Tuesday, 20 October 2020

Motions

Crown Resorts

12:36 pm

Photo of Jason ClareJason Clare (Blaxland, Australian Labor Party, Shadow Minister for Regional Services, Territories and Local Government) Share this | Hansard source

The opposition will always support motions that facilitate debate. This government all too often seeks to gag debate in this place. It doesn't like to hear alternative voices. It doesn't like to allow anybody from this side of the chamber to have their voice heard. Whenever the Leader of the Opposition stands at this dispatch box to suspend standing orders, he's almost automatically shut down. That is not good for public debate in this country. They don't let the parliament sit. It sat all too little this year. They don't like debate. Whenever the opposition leader, or any other member of the opposition, seeks to suspend standing orders, they get shut down.

They don't like scrutiny. What did the government do in response to the organisation that identified the sports rorts scandal and that identified a block of land bought in Western Sydney that was valued at $3 million but was purchased for $30 million? They cut the budget of the Australian National Audit Office. That's what happened two weeks ago.

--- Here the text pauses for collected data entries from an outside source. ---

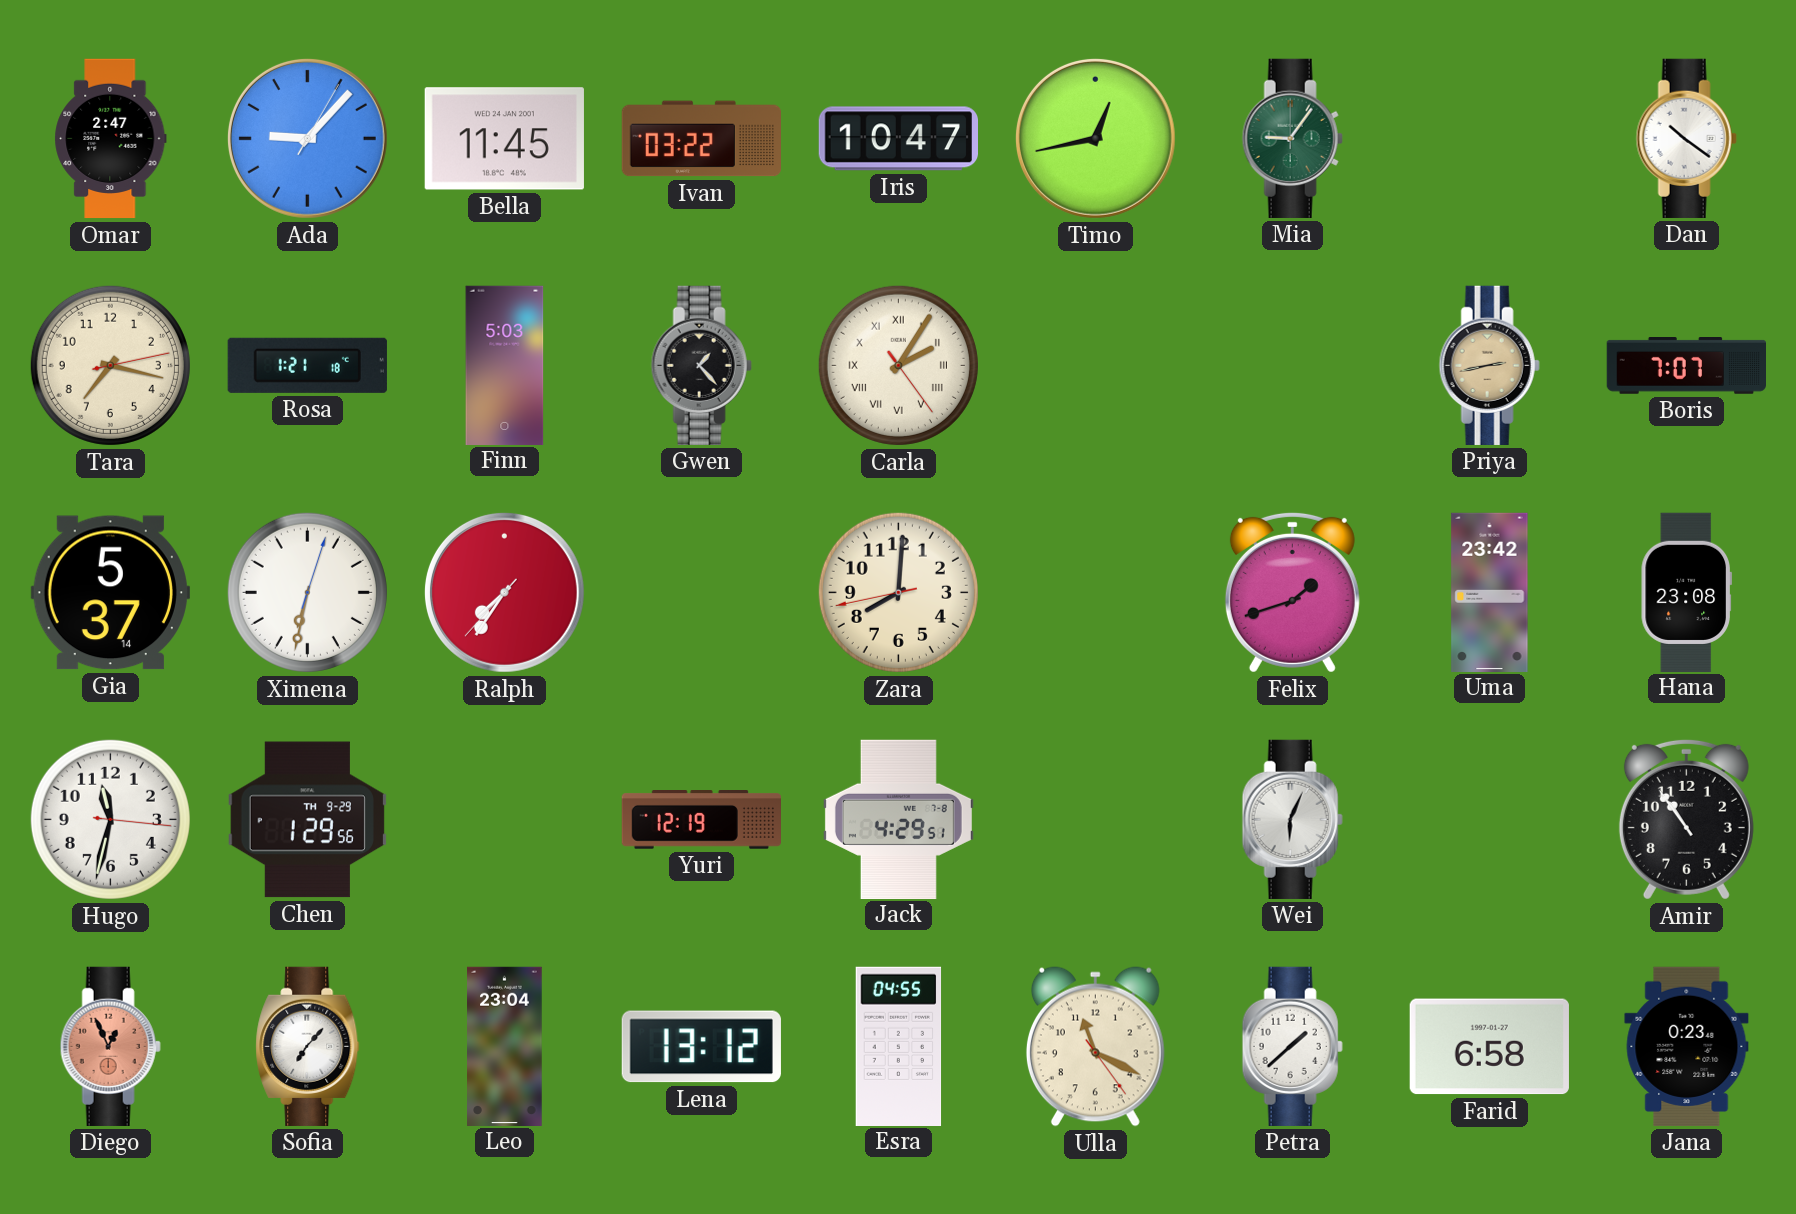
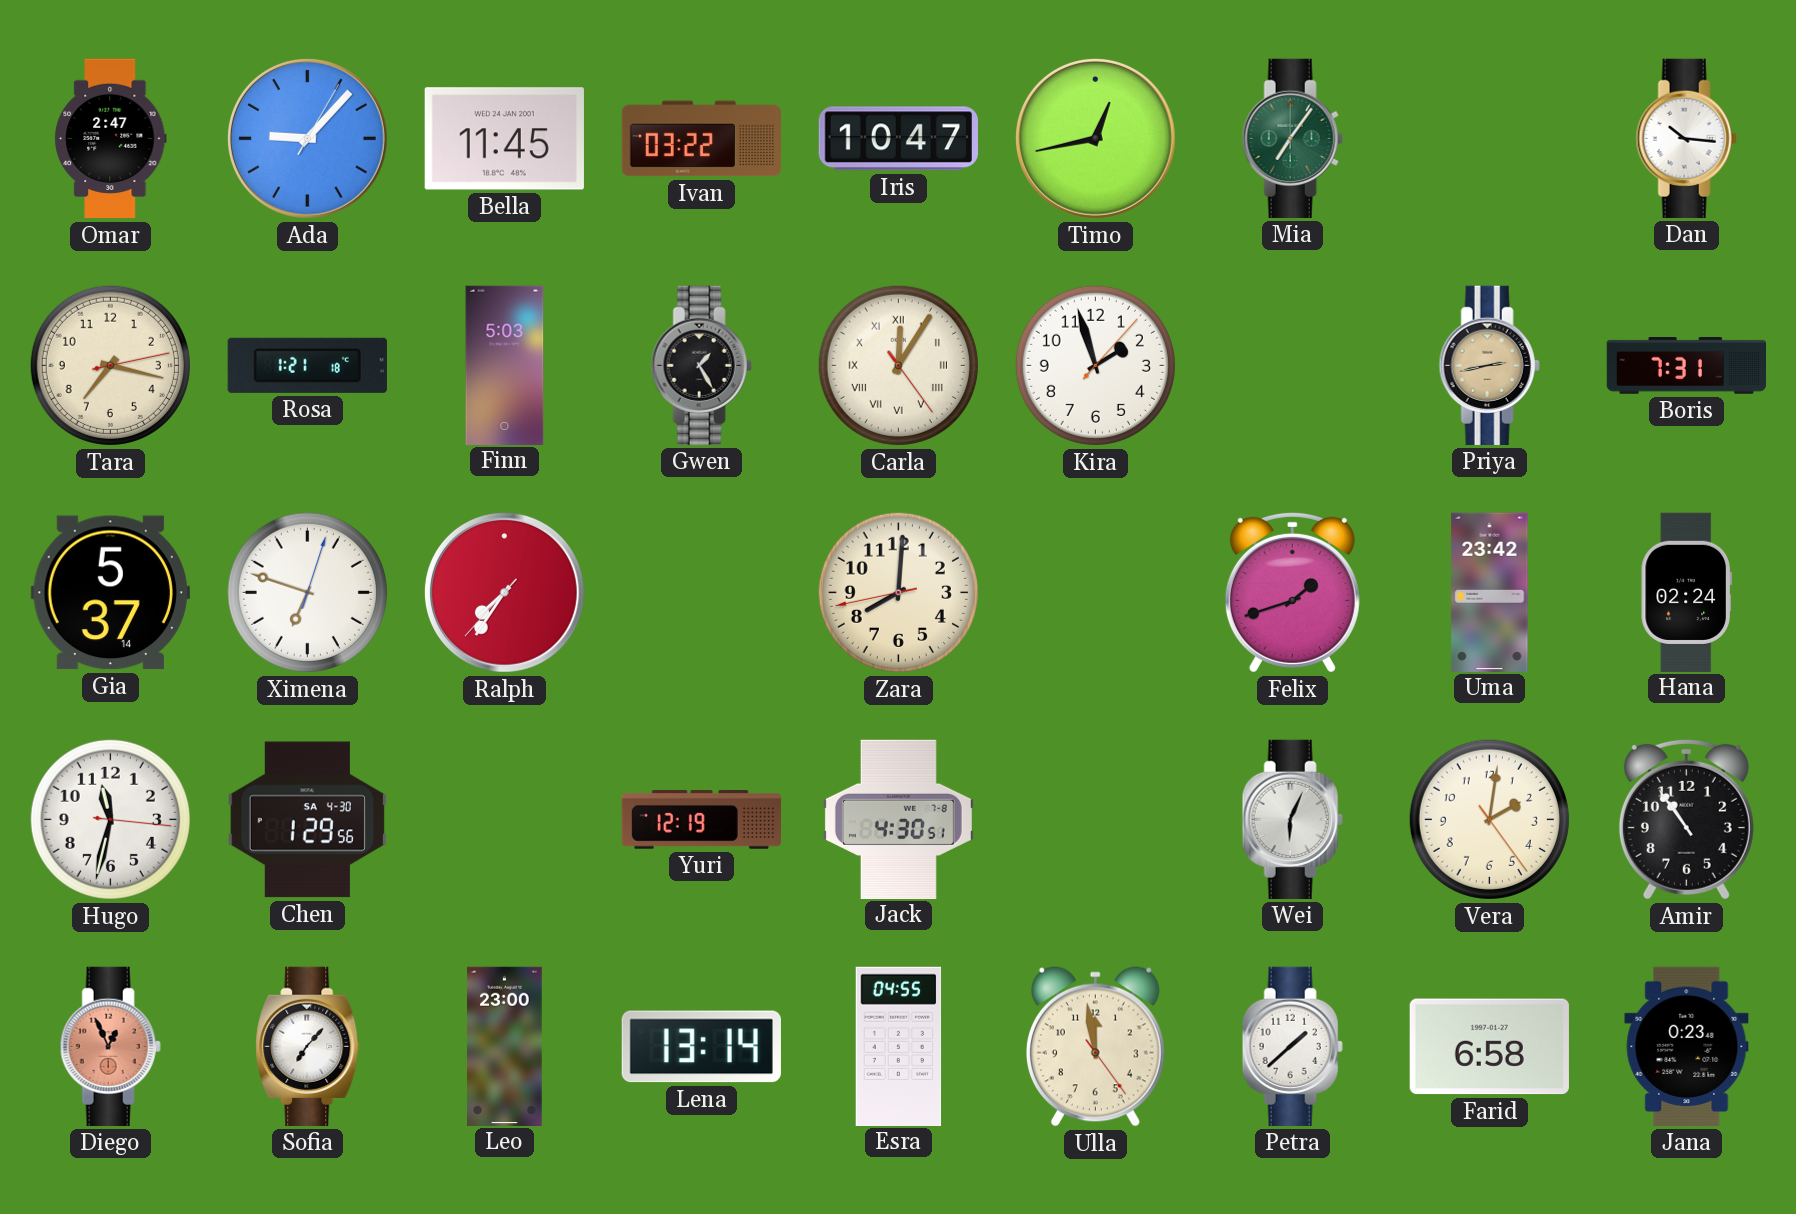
Mia: 9:06 -> 7:06
Dan: 10:21 -> 10:16
Gwen: 1:23 -> 1:25
Carla: 2:05 -> 12:05
Kira: none -> 1:57
Boris: 7:07 -> 7:31
Ximena: 6:32 -> 6:48
Hana: 23:08 -> 02:24
Chen date: TH 9-29 -> SA 4-30
Jack: 4:29 -> 4:30
Vera: none -> 2:01
Leo: 23:04 -> 23:00
Lena: 13:12 -> 13:14
Ulla: 11:19 -> 11:58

It was a $14 million cut to that organisation. The minister asked me to argue why the suspension of standing orders should occur. I'll tell you why. It's because we need a bit of scrutiny in this place. There's an organisation which, because of the budget cut two weeks ago, instead of doing 48 investigations into the way in which the government spends public money, will only be able to do about 38 next year. It doesn't like scrutiny.

This place is where scrutiny should occur, so that's why we support the suspension of standing orders and that's why we support the establishment of a National Integrity Commission. It's essential, and I thought both sides of the house agreed. Former Prime Minister Malcolm Turnbull said that the government supported it. The current Prime Minister said that they support it. Now we're hearing that people on the backbench don't support it. If you're serious about weeding out corruption and if you're serious about good governance, then you allow debate, you encourage scrutiny, you fund organisations like the National Audit Office, you expand the remit of organisations like ACLEI and you set up a National Integrity Commission. Otherwise all you're going to get is more of what we've seen in New South Wales at ICAC last week, infesting federal politics—nobody wants that.